To summarize, the article believes that correct ideas and reasonable methods are required for the actual implementation of stem education in kindergartens. Preschool teachers should also work on improving their professional quality in stem education. In the era of data mining, objectively analyzing the various paths and methods of data mining in the field of education is beneficial to our clearer and objective cognition of data mining, as well as thinking and using big data based on educational research and practice. As a result, China should strengthen the construction and analysis of data mining information in educational monitoring, supervision, and evaluation, as well as accelerate the construction of a national education big data information center or database, by developing stem educational activities in kindergartens and implementing data mining application paths and methods of path monitoring index system.
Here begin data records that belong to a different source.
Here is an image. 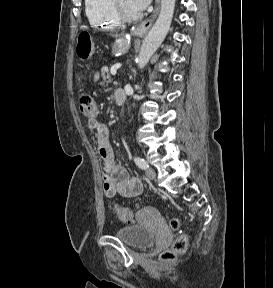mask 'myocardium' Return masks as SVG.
I'll list each match as a JSON object with an SVG mask.
<instances>
[{"label":"myocardium","mask_w":273,"mask_h":288,"mask_svg":"<svg viewBox=\"0 0 273 288\" xmlns=\"http://www.w3.org/2000/svg\"><path fill=\"white\" fill-rule=\"evenodd\" d=\"M111 7L116 19L122 23H134L141 19V14L128 15L125 13L119 5V0H111Z\"/></svg>","instance_id":"f54148a6"}]
</instances>
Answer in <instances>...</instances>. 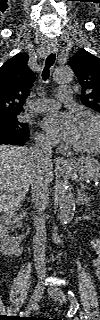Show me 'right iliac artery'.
I'll return each mask as SVG.
<instances>
[{
	"instance_id": "obj_1",
	"label": "right iliac artery",
	"mask_w": 100,
	"mask_h": 320,
	"mask_svg": "<svg viewBox=\"0 0 100 320\" xmlns=\"http://www.w3.org/2000/svg\"><path fill=\"white\" fill-rule=\"evenodd\" d=\"M26 314H28V311L20 312V315H21V316H22V315H26Z\"/></svg>"
}]
</instances>
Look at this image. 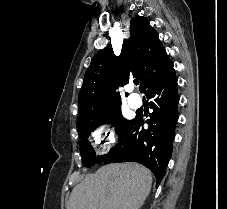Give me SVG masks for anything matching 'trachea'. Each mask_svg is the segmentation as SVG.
Returning a JSON list of instances; mask_svg holds the SVG:
<instances>
[{
    "label": "trachea",
    "mask_w": 227,
    "mask_h": 209,
    "mask_svg": "<svg viewBox=\"0 0 227 209\" xmlns=\"http://www.w3.org/2000/svg\"><path fill=\"white\" fill-rule=\"evenodd\" d=\"M135 85H139V80H134Z\"/></svg>",
    "instance_id": "1"
}]
</instances>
The role and impact of data mining on education are discussed in this paper, which is based on data collection, acquisition, processing, and analysis. The stem education monitoring index system constructs the data hierarchy and category model of the index, analyzes the data collection mechanism of the index, and collects and obtains the data of each index of the index system, based on large-scale data investigation and database, using relevant ideas and methods of data mining. The development of stem educational activities in kindergartens frequently involves real-life issues that children face. Through a continuous problem exploration, solution, and implementation path, children continue to push the activity process forward.

Data Availability

The data used to support the findings of this study are included within the article.

Conflicts of Interest

The author does not have any possible conflicts of interest.

Acknowledgments

This study was supported by the Project of Hunan Social Science Achievement Evaluation Committee in 2022 “Casting rural Soul: A study on the Normal Path of Promoting rural revitalization in Hunan Local Universities” (XSP22YBC556); Education Reform Project of Hunan Province “Research on The Training Mode of Local Government-funded Directed Normal University Students under the Background of Rural Revitalization Strategy” (Xiangjiaotong [2019] nos. 291 and 699); Hunan Province Education Planning Base Platform Project “Research on the Transformation Path of Local Normal Education under Modern Governance Theory” (XJK19JGD002).